Amazon joins NIH cloud computing initiative
Amazon Web Services has joined a cloud computing initiative from the US National Institutes of Health.
Launched in July, the NIH’s Science and Technology Research Infrastructure for Discovery, Experimentation, and Sustainability (STRIDES) Initiative aims to harness the power of commercial cloud computing for NIH biomedical researchers.
AWS is the second cloud service provider to join STRIDES, after Google Cloud signed up as the project was launched.
The NIH’s efforts will focus on making high-value data sets more accessible to researchers and experimenting with new ways to optimise technology-intensive research.
The agreement with AWS will help NIS researchers, as well as researchers at more than 2,500 academic institutions across the US receiving NIH support and making use of AWS’s wide range of technologies.
The STRIDES Initiative is part of the NIH Common Fund’s New Models of Data Stewardship Program (NMDS), designed to enhance biomedical discovery and improve efficiency through new digital data management strategies.
The scheme also aims to make data for research findable, accessible, interoperable, and reusable in the cloud.
After STRIDES there is one other NMDS scheme – the NIH Data Commons Pilot Phases tests ways to bring high-value biomedical data sets into the cloud and to establish and evaluate best practices for using data.

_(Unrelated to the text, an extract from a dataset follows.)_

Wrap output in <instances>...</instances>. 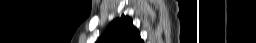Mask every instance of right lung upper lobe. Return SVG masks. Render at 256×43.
<instances>
[{"instance_id":"cb5924a9","label":"right lung upper lobe","mask_w":256,"mask_h":43,"mask_svg":"<svg viewBox=\"0 0 256 43\" xmlns=\"http://www.w3.org/2000/svg\"><path fill=\"white\" fill-rule=\"evenodd\" d=\"M99 43H143L130 17L122 15L111 22Z\"/></svg>"}]
</instances>
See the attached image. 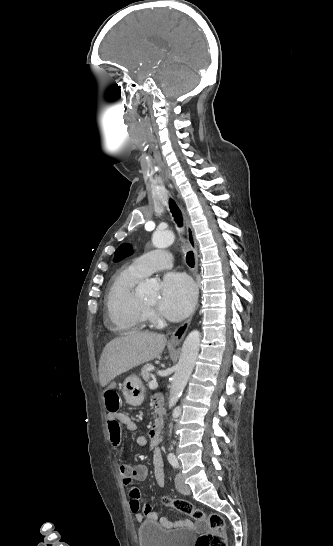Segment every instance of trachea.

STRIDES aims to transform fragmented health data into a coordinated and efficient system, and is part of the NIH’s Data Science Strategic Plan.
Andrea Norris, director of NIH’s Center for Information Technology and NIH chief information officer, said: “Teaming with Amazon Web Services will give NIH researchers powerful cloud-based resources to more efficiently collaborate and analyse data.
“Expanding our cloud service provider network will allow us to provide the research community access to the tools they need to advance science. AWS’s longstanding leadership in the cloud space will help bolster the innovative research being conducted through NIH support.”